The NMAAHC, or “Blacksonian,” has its antecedents in cultural centers and museums of Black art, culture, and history found across the country. Historian and curator Fath Davis Ruffins examines how the founders and founding directors of these earlier institutions were typically the product of historically black college and university (HBCU) eductions rooted in the “Negro Canon” formulated in 1910s and 1920s.
Black History Month will celebrate its 50th anniversary in 2026, but it stretches back another half-century to the foundation of Negro History Week in 1926. The prime mover for the Week was Carter G. Woodson, the second Black PhD from Harvard after W. E. B. Du Bois. Woodson was also, notes Ruffins, the first and only Harvard PhD who was a child of formerly enslaved Americans.
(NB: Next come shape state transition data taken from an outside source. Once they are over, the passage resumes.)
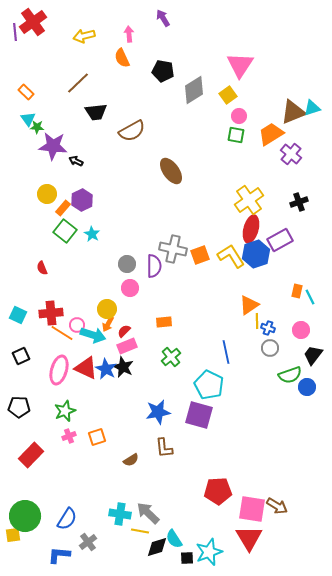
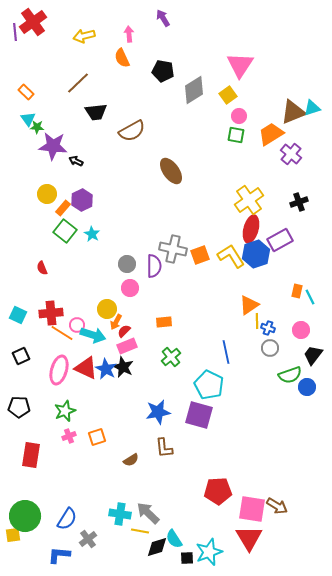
orange arrow at (108, 324): moved 8 px right, 2 px up
red rectangle at (31, 455): rotated 35 degrees counterclockwise
gray cross at (88, 542): moved 3 px up
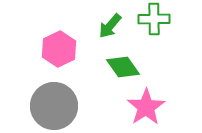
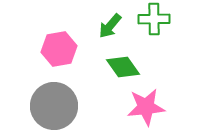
pink hexagon: rotated 16 degrees clockwise
pink star: rotated 27 degrees clockwise
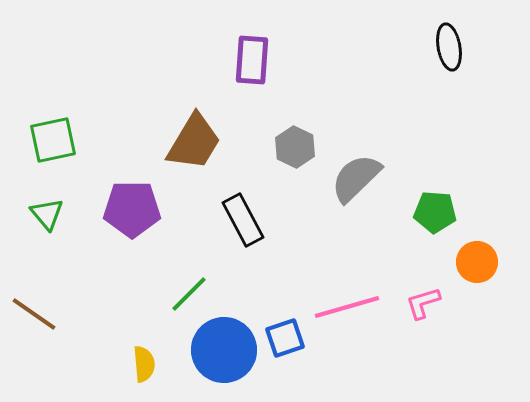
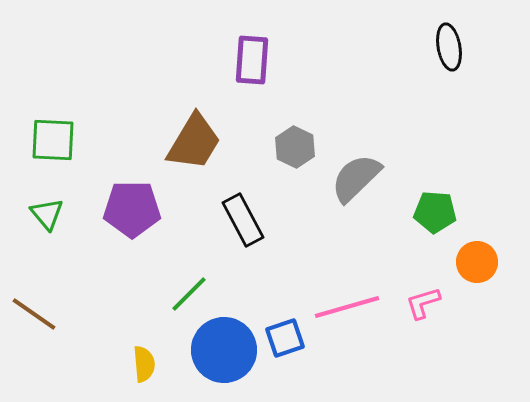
green square: rotated 15 degrees clockwise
In addition to Negro History Week, Woodson helped set up the Association for the Study of African American Life and History (1915) and launched, with Jesse B. Moreland, The Journal of Negro History (1916; now The Journal of African American History).
Born in 1875 Virginia, Woodson consciously strove, writes Ruffins, to celebrate the “history of Black achievements and accomplishments” in the face of “social oppression and the internalized belief that Black people were intellectually inferior, with no significant history or culture.” Like Du Bois, who publicized the idea, Woodson was a proponent of Black consciousness—pride in blackness as personal liberation and political action.
Woodson’s “Negro Canon,” expanded by Alain Locke and other participants in the Harlem Renaissance, was a “body of African American history, culture, and art” developed to “combat the notion that Black people were a people ‘without history.’” This “without history” idea, a foundation of white supremacy, was pervasive in America for centuries. (And not just America: for instance, English historian Hugh Trevor-Roper, usually described as “eminent,” emphatically declared in 1963 that there was no African history to speak of, “only the history of Europeans in Africa.”)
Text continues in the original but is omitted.